The Living Memory Project is a nationwide initiative aimed at encouraging communities to discover, explore and remember the war graves in their local area. This November, The FA and CWGC are working together to mark the 100th anniversary of the Battle of the Somme.

Said Southgate: ‘I think it’s important for us to get a sense of perspective. We’re so held up in our own sport yet there are people that have given a lot more and they should be remembered for more significant acts than what we carry out on a football field.
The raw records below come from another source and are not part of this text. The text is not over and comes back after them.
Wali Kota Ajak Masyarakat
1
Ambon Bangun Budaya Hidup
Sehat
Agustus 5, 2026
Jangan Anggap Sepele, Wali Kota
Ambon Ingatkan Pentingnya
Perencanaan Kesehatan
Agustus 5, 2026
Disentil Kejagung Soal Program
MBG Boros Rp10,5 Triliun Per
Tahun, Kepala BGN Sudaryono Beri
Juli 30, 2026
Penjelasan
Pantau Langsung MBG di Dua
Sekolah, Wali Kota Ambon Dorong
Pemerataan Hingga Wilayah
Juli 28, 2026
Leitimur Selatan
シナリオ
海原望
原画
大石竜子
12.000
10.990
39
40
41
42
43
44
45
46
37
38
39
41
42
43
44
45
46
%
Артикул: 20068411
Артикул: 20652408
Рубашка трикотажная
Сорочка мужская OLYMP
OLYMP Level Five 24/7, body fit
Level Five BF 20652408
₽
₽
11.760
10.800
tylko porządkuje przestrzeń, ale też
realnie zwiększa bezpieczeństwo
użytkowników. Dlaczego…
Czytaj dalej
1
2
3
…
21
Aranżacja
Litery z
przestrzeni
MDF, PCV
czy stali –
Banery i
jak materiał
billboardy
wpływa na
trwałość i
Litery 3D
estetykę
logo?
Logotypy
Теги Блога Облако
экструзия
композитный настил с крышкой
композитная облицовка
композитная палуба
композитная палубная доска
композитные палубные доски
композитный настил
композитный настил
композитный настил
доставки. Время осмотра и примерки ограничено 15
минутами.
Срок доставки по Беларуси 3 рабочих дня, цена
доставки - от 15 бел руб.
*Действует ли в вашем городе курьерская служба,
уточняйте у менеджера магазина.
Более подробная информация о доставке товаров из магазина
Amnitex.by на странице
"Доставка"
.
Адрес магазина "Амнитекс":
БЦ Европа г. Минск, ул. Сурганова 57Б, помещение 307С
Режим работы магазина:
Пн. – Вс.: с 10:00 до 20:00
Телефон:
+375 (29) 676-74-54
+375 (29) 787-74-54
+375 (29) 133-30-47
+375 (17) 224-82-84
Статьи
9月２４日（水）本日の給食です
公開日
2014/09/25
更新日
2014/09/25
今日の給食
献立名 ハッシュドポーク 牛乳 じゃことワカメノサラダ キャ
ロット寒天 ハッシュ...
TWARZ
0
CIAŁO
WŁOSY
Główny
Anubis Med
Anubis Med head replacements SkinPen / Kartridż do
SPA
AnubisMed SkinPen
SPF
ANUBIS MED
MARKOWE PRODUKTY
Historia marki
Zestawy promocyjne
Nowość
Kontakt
‘We heard a remarkable story of somebody who came from Burton-upon-Trent and went to the Battle of the Somme as a stretcher-bearer and carried some of his colleagues back off the battle field.’

Football’s involvement

While the CWGC’s sites on the continent are well-known and visited, few people are aware that the commission cares for 300,000 graves and memorials throughout the UK in more than 12,000 locations.

The FA has encouraged football clubs at every level of the game to unite behind the Living Memory Project and remember all of those buried in CWGC graves in the UK.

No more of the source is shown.